# Exercise:
Somewhere below is a line with "Potentials gezählt sein." and, later, a line with "gefordert – selbständig"; repeat those two lines and all the lines between them, exactly as they are.

Record excerpts Start Marker

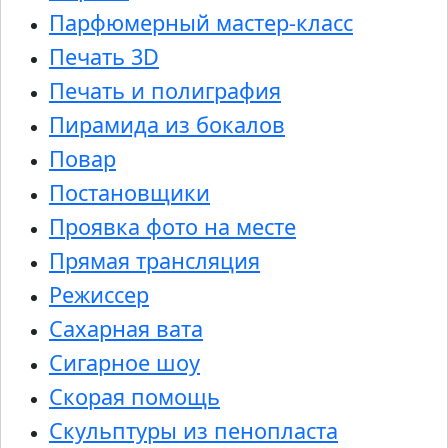
Парфюмерный мастер-класс
Печать 3D
Печать и полиграфия
Пирамида из бокалов
Повар
Постановщики
Проявка фото на месте
Прямая трансляция
Режиссер
Сахарная вата
Сигарное шоу
Скорая помощь
Скульптуры из пенопласта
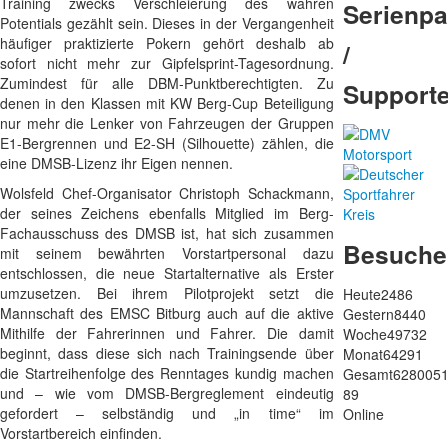
Training zwecks Verschleierung des wahren
Serienpa
Potentials gezählt sein. Dieses in der Vergangenheit
häufiger praktizierte Pokern gehört deshalb ab
/
sofort nicht mehr zur Gipfelsprint-Tagesordnung.
Zumindest für alle DBM-Punktberechtigten. Zu
Support
denen in den Klassen mit KW Berg-Cup Beteiligung
nur mehr die Lenker von Fahrzeugen der Gruppen
E1-Bergrennen und E2-SH (Silhouette) zählen, die
eine DMSB-Lizenz ihr Eigen nennen.
Wolsfeld Chef-Organisator Christoph Schackmann,
der seines Zeichens ebenfalls Mitglied im Berg-
Fachausschuss des DMSB ist, hat sich zusammen
Besuche
mit seinem bewährten Vorstartpersonal dazu
entschlossen, die neue Startalternative als Erster
umzusetzen. Bei ihrem Pilotprojekt setzt die
Heute
2486
Mannschaft des EMSC Bitburg auch auf die aktive
Gestern
8440
Mithilfe der Fahrerinnen und Fahrer. Die damit
Woche
49732
beginnt, dass diese sich nach Trainingsende über
Monat
64291
die Startreihenfolge des Renntages kundig machen
Gesamt
628005
und – wie vom DMSB-Bergreglement eindeutig
89
gefordert – selbständig und „in time“ im
Online
Vorstartbereich einfinden.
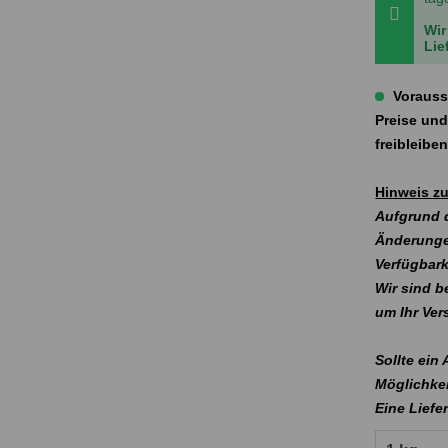
Wir
Lie
Vorauss
Preise und
freibleibe
Hinweis zu
Aufgrund d
Änderunge
Verfügbark
Wir sind b
um Ihr Ve
Sollte ein
Möglichkei
Eine Liefe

Record excerpts End Marker

# Response area:
Potentials gezählt sein. Dieses in der Vergangenheit
häufiger praktizierte Pokern gehört deshalb ab
/
sofort nicht mehr zur Gipfelsprint-Tagesordnung.
Zumindest für alle DBM-Punktberechtigten. Zu
Support
denen in den Klassen mit KW Berg-Cup Beteiligung
nur mehr die Lenker von Fahrzeugen der Gruppen
E1-Bergrennen und E2-SH (Silhouette) zählen, die
eine DMSB-Lizenz ihr Eigen nennen.
Wolsfeld Chef-Organisator Christoph Schackmann,
der seines Zeichens ebenfalls Mitglied im Berg-
Fachausschuss des DMSB ist, hat sich zusammen
Besuche
mit seinem bewährten Vorstartpersonal dazu
entschlossen, die neue Startalternative als Erster
umzusetzen. Bei ihrem Pilotprojekt setzt die
Heute
2486
Mannschaft des EMSC Bitburg auch auf die aktive
Gestern
8440
Mithilfe der Fahrerinnen und Fahrer. Die damit
Woche
49732
beginnt, dass diese sich nach Trainingsende über
Monat
64291
die Startreihenfolge des Renntages kundig machen
Gesamt
628005
und – wie vom DMSB-Bergreglement eindeutig
89
gefordert – selbständig und „in time“ im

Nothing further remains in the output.